** Data extract follows **
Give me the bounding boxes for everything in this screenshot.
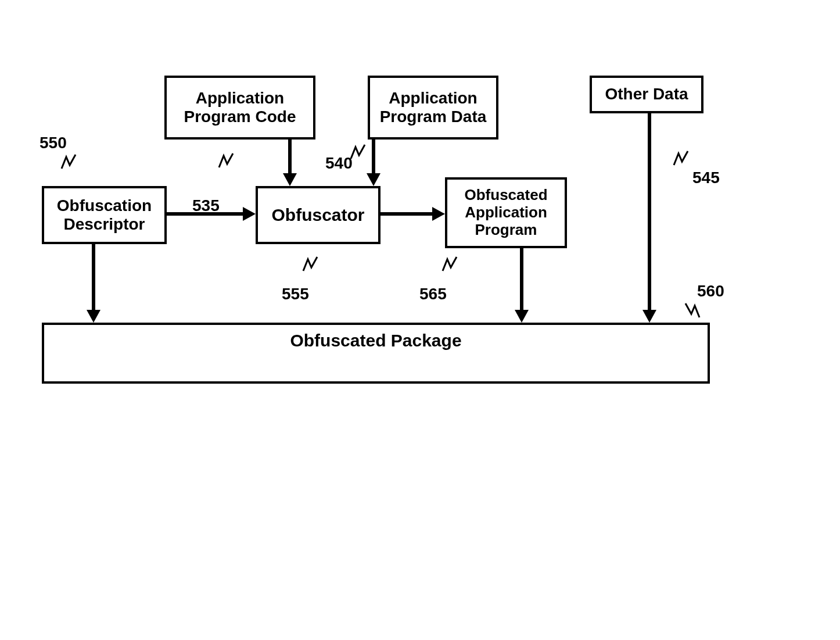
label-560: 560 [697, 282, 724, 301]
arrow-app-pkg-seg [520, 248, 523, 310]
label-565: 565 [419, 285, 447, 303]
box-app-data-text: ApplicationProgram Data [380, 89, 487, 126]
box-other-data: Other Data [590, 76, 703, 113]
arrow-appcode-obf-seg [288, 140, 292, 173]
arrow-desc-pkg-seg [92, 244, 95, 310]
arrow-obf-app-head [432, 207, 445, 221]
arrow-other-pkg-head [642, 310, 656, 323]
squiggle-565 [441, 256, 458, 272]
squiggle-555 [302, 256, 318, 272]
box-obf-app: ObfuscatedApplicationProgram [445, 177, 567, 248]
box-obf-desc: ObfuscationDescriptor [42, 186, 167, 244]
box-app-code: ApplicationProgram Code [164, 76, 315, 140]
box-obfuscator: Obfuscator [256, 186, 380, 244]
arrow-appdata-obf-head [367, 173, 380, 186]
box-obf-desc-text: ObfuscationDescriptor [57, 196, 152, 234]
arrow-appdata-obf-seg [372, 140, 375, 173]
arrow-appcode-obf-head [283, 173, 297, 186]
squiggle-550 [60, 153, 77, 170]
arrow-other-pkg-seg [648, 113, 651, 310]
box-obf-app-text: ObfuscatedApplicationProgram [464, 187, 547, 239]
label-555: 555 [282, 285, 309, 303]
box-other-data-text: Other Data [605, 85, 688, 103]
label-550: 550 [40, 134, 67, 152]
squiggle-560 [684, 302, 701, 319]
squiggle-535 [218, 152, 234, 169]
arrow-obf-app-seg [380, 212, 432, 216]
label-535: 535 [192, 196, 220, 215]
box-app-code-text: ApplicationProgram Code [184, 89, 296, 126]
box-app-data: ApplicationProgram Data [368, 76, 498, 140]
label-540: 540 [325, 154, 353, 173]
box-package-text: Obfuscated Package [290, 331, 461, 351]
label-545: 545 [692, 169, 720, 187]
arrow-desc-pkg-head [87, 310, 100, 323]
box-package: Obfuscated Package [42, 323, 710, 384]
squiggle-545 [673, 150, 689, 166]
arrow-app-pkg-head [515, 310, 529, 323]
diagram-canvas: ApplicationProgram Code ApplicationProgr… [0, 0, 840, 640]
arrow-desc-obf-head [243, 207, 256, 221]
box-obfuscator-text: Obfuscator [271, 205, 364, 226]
** End of Data extract **
Output every entry exactly. Pictures stay out.

Give me the bounding boxes for everything in this screenshot.
label-560: 560 [697, 282, 724, 301]
arrow-app-pkg-seg [520, 248, 523, 310]
label-565: 565 [419, 285, 447, 303]
box-app-data-text: ApplicationProgram Data [380, 89, 487, 126]
box-other-data: Other Data [590, 76, 703, 113]
arrow-appcode-obf-seg [288, 140, 292, 173]
arrow-desc-pkg-seg [92, 244, 95, 310]
arrow-obf-app-head [432, 207, 445, 221]
arrow-other-pkg-head [642, 310, 656, 323]
squiggle-565 [441, 256, 458, 272]
squiggle-555 [302, 256, 318, 272]
box-obf-app: ObfuscatedApplicationProgram [445, 177, 567, 248]
box-obf-desc: ObfuscationDescriptor [42, 186, 167, 244]
box-app-code: ApplicationProgram Code [164, 76, 315, 140]
box-obfuscator: Obfuscator [256, 186, 380, 244]
arrow-appdata-obf-head [367, 173, 380, 186]
box-obf-desc-text: ObfuscationDescriptor [57, 196, 152, 234]
arrow-appdata-obf-seg [372, 140, 375, 173]
arrow-appcode-obf-head [283, 173, 297, 186]
squiggle-550 [60, 153, 77, 170]
arrow-other-pkg-seg [648, 113, 651, 310]
box-obf-app-text: ObfuscatedApplicationProgram [464, 187, 547, 239]
label-555: 555 [282, 285, 309, 303]
box-other-data-text: Other Data [605, 85, 688, 103]
label-550: 550 [40, 134, 67, 152]
squiggle-560 [684, 302, 701, 319]
squiggle-535 [218, 152, 234, 169]
arrow-obf-app-seg [380, 212, 432, 216]
label-535: 535 [192, 196, 220, 215]
box-app-code-text: ApplicationProgram Code [184, 89, 296, 126]
box-app-data: ApplicationProgram Data [368, 76, 498, 140]
label-540: 540 [325, 154, 353, 173]
box-package-text: Obfuscated Package [290, 331, 461, 351]
label-545: 545 [692, 169, 720, 187]
arrow-desc-pkg-head [87, 310, 100, 323]
box-package: Obfuscated Package [42, 323, 710, 384]
squiggle-545 [673, 150, 689, 166]
arrow-app-pkg-head [515, 310, 529, 323]
diagram-canvas: ApplicationProgram Code ApplicationProgr… [0, 0, 840, 640]
arrow-desc-obf-head [243, 207, 256, 221]
box-obfuscator-text: Obfuscator [271, 205, 364, 226]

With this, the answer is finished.